In regards to "his word over mine", if you look at this from a 3rd party perspective, the accused in any court has a much stronger incentive to lie than the police officer so the testimonies are not weighed equally. Also a police officer is trained and is actively watching at the time of the infraction whereas the driver is often paying more attention to other cars (while singing along with Brittany in a falsetto voice).
It's an infraction, not a crime. This is Civil Court
There are two separate court systems:
- Criminal court, with The State as prosecutor, life and liberty in jeopardy and "proof beyond a reasonable doubt".
- Civil court, with any private party as plaintiff, no risk to life or liberty, and "more likely than not". (51%)
Civil court is for civil disputes - e.g. disputes between parties. "51% more likely than not" is fair because they are "parties of equals" and because jail and death penalty are off the table.
The State doesn't have to prosecute everything criminally. It can choose to step into civil court to resolve any matter it pleases; jail isn't an option, but proof is 51%.
That's exactly what most States have done with traffic infractions (and a huge variety of other petty matters like littering, parking violations, building code violations etc.)
Sometimes you see a hybrid "in-between" sort of court specifically for traffic disputes - but it's the same couplet: Reduce the jeopardy, reduce the proof. This is a matter of sheer necessity: due to the massive volume of traffic citations, the system cannot bear the burden of seating a jury (of whom? People who never sped?) for every speeding ticket.

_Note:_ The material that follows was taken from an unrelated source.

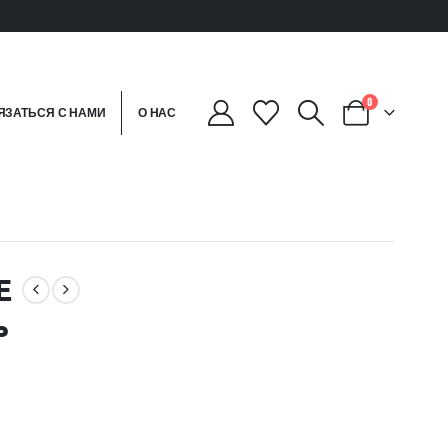
0
ЯЗАТЬСЯ С НАМИ
О НАС
E
ь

You can guess what happens with 51% when it's your word vs. a cop's, a presumably neutral observer who had no particular reason to pick on you.
In the case of a traffic stop, there's often no possibility of independent evidence (unless there's dashcam video). If the court doesn't give significant weight to the police officer's testimony, there's hardly any point to the hearing. The driver isn't going to implicate themselves (why would they even have contested the ticket?).
While the officer could be over-ticketing because they're trying to meet a quota, if we routinely dismiss their testimony because of this then the whole system falls apart.
So the process we have is basically the only practical solution. We assume the officer has little reason to lie, while anything the defendant says is self-serving and the court should be suspicious. That doesn't mean it's ignored, but there needs to be good reason to believe that the officer messed up. I recall the episode of "The Andy Griffith Show" where Aunt Bea was ticketed for running a red light; they eventually figured out that at that time of day the sun caused a glare that made it difficult to see the stop light, so it wasn't her fault. Absent exigent circumstances like that, we're stuck with the testimonies of the officer and the defendant, and the court has to weigh their veracities.
If a particular officer is routinely over-ticketing, they'll likely have more of their tickets contested than other officers. I hope that police departments track this and investigate the circumstances.